Minister Carola Schouten van Landbouw heeft de vrees weggenomen dat het Tuinbouwakkoord een papieren tijger is.
Dat bleek woensdag 5 juni bij het eerste Algemene Overleg tuinbouw in 5,5 jaar tijd. De tuinbouw is weer apart in de overlegstructuur van de Tweede Kamer opgenomen. Arne Weverling, VVD-Tweede Kamerlid, sprak zijn vreugde uit over de verhoogde status van tuinbouw in de Tweede Kamer. Tegelijk sprak hij zorg uit dat het eerder dit jaar gesloten Tuinbouwakkoord tussen overheden en bedrijfsleven een papieren tijger wordt.

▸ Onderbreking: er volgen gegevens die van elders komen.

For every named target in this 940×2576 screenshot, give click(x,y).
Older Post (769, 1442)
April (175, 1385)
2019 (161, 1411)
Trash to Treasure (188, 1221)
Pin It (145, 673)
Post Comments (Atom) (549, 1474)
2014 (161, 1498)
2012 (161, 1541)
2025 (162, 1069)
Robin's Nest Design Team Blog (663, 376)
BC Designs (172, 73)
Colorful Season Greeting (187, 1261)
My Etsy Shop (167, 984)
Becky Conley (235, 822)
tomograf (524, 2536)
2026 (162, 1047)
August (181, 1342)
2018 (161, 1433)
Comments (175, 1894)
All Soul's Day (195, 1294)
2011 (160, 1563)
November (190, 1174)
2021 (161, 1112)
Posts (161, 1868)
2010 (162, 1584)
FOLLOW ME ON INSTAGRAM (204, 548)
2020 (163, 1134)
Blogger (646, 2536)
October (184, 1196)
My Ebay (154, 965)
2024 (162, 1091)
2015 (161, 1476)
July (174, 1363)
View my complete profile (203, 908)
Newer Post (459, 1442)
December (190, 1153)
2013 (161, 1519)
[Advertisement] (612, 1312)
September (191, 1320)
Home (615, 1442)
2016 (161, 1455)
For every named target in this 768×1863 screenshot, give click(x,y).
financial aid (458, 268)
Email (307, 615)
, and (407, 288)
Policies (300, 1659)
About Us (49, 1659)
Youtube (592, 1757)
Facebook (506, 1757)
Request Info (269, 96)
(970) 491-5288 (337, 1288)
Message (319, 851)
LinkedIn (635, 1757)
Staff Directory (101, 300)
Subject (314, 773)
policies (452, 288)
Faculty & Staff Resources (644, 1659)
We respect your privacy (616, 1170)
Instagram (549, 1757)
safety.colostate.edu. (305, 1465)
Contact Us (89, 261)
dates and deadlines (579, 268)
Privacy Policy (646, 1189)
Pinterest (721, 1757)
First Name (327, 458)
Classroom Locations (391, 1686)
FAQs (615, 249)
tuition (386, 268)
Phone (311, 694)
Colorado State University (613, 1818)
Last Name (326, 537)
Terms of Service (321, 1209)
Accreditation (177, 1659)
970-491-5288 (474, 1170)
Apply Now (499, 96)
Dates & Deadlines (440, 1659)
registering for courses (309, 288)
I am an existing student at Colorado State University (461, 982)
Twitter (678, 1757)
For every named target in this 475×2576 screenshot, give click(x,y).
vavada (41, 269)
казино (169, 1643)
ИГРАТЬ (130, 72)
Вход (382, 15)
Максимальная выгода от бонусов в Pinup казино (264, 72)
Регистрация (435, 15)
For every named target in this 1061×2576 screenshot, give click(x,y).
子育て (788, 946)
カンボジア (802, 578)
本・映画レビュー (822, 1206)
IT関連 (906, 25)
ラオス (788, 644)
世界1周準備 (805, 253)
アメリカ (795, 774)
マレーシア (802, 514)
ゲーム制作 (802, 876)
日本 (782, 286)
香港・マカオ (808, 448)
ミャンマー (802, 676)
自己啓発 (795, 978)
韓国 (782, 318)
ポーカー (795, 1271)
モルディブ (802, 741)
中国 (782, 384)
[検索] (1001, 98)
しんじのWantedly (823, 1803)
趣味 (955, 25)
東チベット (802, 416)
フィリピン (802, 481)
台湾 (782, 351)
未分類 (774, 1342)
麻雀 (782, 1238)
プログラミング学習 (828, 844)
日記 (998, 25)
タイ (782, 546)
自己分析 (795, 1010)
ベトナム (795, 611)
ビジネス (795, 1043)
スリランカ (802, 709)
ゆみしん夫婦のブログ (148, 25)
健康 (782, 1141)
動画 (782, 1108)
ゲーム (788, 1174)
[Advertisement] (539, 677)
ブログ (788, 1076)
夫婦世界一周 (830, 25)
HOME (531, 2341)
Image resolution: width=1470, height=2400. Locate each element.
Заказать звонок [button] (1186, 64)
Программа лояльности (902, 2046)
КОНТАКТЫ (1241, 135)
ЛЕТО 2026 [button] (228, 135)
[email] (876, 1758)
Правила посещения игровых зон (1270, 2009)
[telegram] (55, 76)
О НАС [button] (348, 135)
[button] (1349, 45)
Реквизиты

Hij vreest dat partijen versnipperd zonder urgentie praten over belangrijke thema’s. Weverling: “Is het bijvoorbeeld genoeg dat jaarlijks de voortgang wordt besproken. Hoe controleren we de voortgang van de agenda en hoe dragen we dat communicatief uit?” Het Tuinbouwakkoord vloeit voort uit een VVD-motie om Schouten meer te betrekken bij belangrijke thema’s.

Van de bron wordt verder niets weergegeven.